===== THE DATA

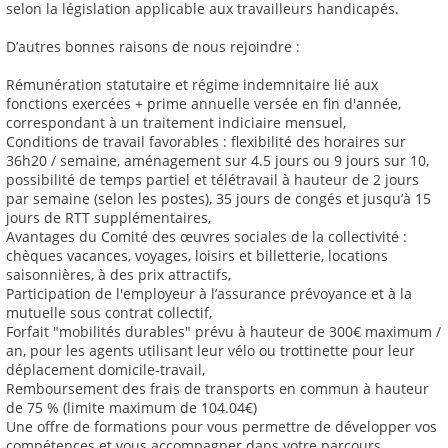
selon la législation applicable aux travailleurs handicapés.
D’autres bonnes raisons de nous rejoindre :
Rémunération statutaire et régime indemnitaire lié aux
fonctions exercées + prime annuelle versée en fin d'année,
correspondant à un traitement indiciaire mensuel,
Conditions de travail favorables : flexibilité des horaires sur
36h20 / semaine, aménagement sur 4.5 jours ou 9 jours sur 10,
possibilité de temps partiel et télétravail à hauteur de 2 jours
par semaine (selon les postes), 35 jours de congés et jusqu’à 15
jours de RTT supplémentaires,
Avantages du Comité des œuvres sociales de la collectivité :
chèques vacances, voyages, loisirs et billetterie, locations
saisonnières, à des prix attractifs,
Participation de l'employeur à l’assurance prévoyance et à la
mutuelle sous contrat collectif,
Forfait "mobilités durables" prévu à hauteur de 300€ maximum /
an, pour les agents utilisant leur vélo ou trottinette pour leur
déplacement domicile-travail,
Remboursement des frais de transports en commun à hauteur
de 75 % (limite maximum de 104.04€)
Une offre de formations pour vous permettre de développer vos
compétences et vous accompagner dans votre parcours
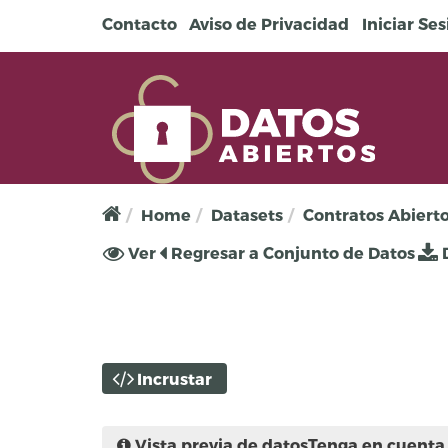
Pasar al contenido principal
Contacto
Aviso de Privacidad
Iniciar Se
Home
Datasets
Contratos Abiert
Solapas principales
Ver
(solapa
Regresar a Conjunto de Datos
D
activa)
Incrustar
Vista previa de datos
Tenga en cuenta 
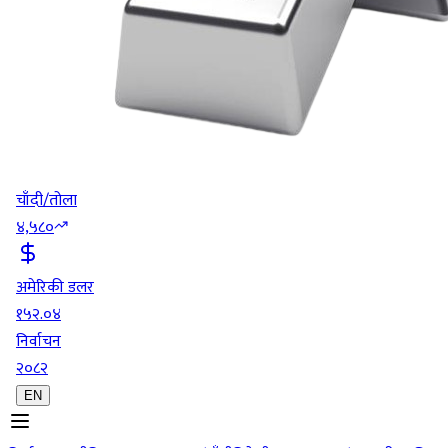
चाँदी/तोला
४,५८०
अमेरिकी डलर
१५२.०४
निर्वाचन
२०८२
EN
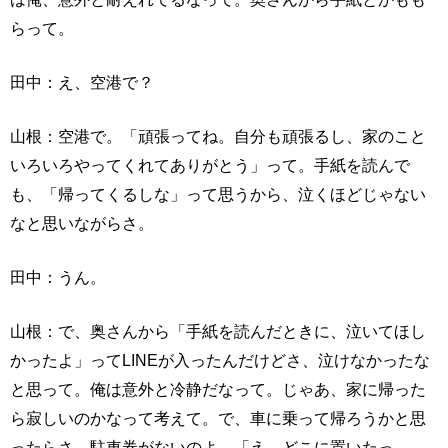
らって。
田中：え、空港で？
山根：空港で。「頑張ってね。自分も頑張るし、家のこと
いろいろやってくれてありがとう」って。手紙を読んで
も、「帰ってくるしな」って思うから、泣くほどじゃない
なと思いながらさ。
田中：うん。
山根：で、奥さんから「手紙を読んだときに、泣いてほし
かったよ」ってLINEが入ったんだけどさ、泣けなかったな
と思って。俺は意外と冷静だなって。じゃあ、家に帰った
ら寂しいのかなって考えて。で、車に乗って帰ろうかと思
ったらさ、駐車券がないのよ。「え、どこに置いたっ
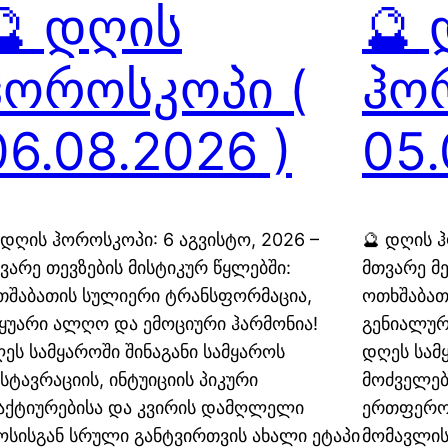
🔮 დღის
🔮
ჰოროსკოპი (
ჰო
06.08.2026 )
05.
 დღის ჰოროსკოპი: 6 აგვისტო, 2026 –
🔮 დღის ჰ
ვარე თევზების მისტიკურ წყლებში:
მთვარე მ
თშაბათის სულიერი ტრანსფორმაცია,
ოთხშაბათ
ყუარი ალღო და ემოციური ჰარმონია!
გენიალურ
ეს სამყაროში შინაგანი სამყაროს
დღეს სამ
სტავრაციის, ინტუიციის პიკური
მოძველებ
აქტიურებისა და კვირის დამღლელი
ერთფეროვ
ოსისგან სრული განტვირთვის ახალი ეტაპი
მომავლის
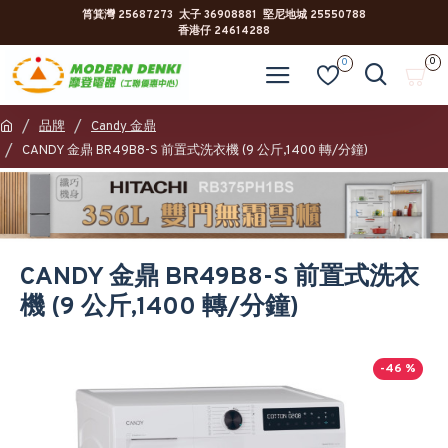
筲箕灣 25687273 太子 36908881 堅尼地城 25550788
香港仔 24614288
0
0
品牌
Candy 金鼎
CANDY 金鼎 BR49B8-S 前置式洗衣機 (9 公斤,1400 轉/分鐘)
CANDY 金鼎 BR49B8-S 前置式洗衣
機 (9 公斤,1400 轉/分鐘)
-46 %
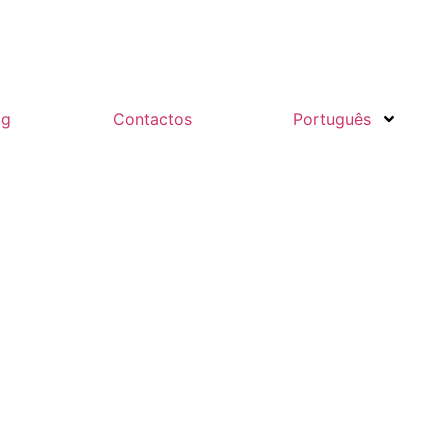
og
Contactos
Português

==========

**TASK DETAILS:** Could the entries above be restated word for word, with the pictures left out?

**ANSWER FOR THE TASK:**
selon la législation applicable aux travailleurs handicapés.
D’autres bonnes raisons de nous rejoindre :
Rémunération statutaire et régime indemnitaire lié aux
fonctions exercées + prime annuelle versée en fin d'année,
correspondant à un traitement indiciaire mensuel,
Conditions de travail favorables : flexibilité des horaires sur
36h20 / semaine, aménagement sur 4.5 jours ou 9 jours sur 10,
possibilité de temps partiel et télétravail à hauteur de 2 jours
par semaine (selon les postes), 35 jours de congés et jusqu’à 15
jours de RTT supplémentaires,
Avantages du Comité des œuvres sociales de la collectivité :
chèques vacances, voyages, loisirs et billetterie, locations
saisonnières, à des prix attractifs,
Participation de l'employeur à l’assurance prévoyance et à la
mutuelle sous contrat collectif,
Forfait "mobilités durables" prévu à hauteur de 300€ maximum /
an, pour les agents utilisant leur vélo ou trottinette pour leur
déplacement domicile-travail,
Remboursement des frais de transports en commun à hauteur
de 75 % (limite maximum de 104.04€)
Une offre de formations pour vous permettre de développer vos
compétences et vous accompagner dans votre parcours
Pasar al contenido principal
Contacto
Aviso de Privacidad
Iniciar Se
Home
Datasets
Contratos Abiert
Solapas principales
Ver
(solapa
Regresar a Conjunto de Datos
D
activa)
Incrustar
Vista previa de datos
Tenga en cuenta 
चाँदी/तोला
४,५८०
अमेरिकी डलर
१५२.०४
निर्वाचन
२०८२
EN
らって。
田中：え、空港で？
山根：空港で。「頑張ってね。自分も頑張るし、家のこと
いろいろやってくれてありがとう」って。手紙を読んで
も、「帰ってくるしな」って思うから、泣くほどじゃない
なと思いながらさ。
田中：うん。
山根：で、奥さんから「手紙を読んだときに、泣いてほし
かったよ」ってLINEが入ったんだけどさ、泣けなかったな
と思って。俺は意外と冷静だなって。じゃあ、家に帰った
ら寂しいのかなって考えて。で、車に乗って帰ろうかと思
ったらさ、駐車券がないのよ。「え、どこに置いたっ
🔮 დღის
🔮
ჰოროსკოპი (
ჰო
06.08.2026 )
05.
 დღის ჰოროსკოპი: 6 აგვისტო, 2026 –
🔮 დღის ჰ
ვარე თევზების მისტიკურ წყლებში:
მთვარე მ
თშაბათის სულიერი ტრანსფორმაცია,
ოთხშაბათ
ყუარი ალღო და ემოციური ჰარმონია!
გენიალურ
ეს სამყაროში შინაგანი სამყაროს
დღეს სამ
სტავრაციის, ინტუიციის პიკური
მოძველებ
აქტიურებისა და კვირის დამღლელი
ერთფეროვ
ოსისგან სრული განტვირთვის ახალი ეტაპი
მომავლის
筲箕灣 25687273 太子 36908881 堅尼地城 25550788
香港仔 24614288
0
0
品牌
Candy 金鼎
CANDY 金鼎 BR49B8-S 前置式洗衣機 (9 公斤,1400 轉/分鐘)
CANDY 金鼎 BR49B8-S 前置式洗衣
機 (9 公斤,1400 轉/分鐘)
-46 %
og
Contactos
Português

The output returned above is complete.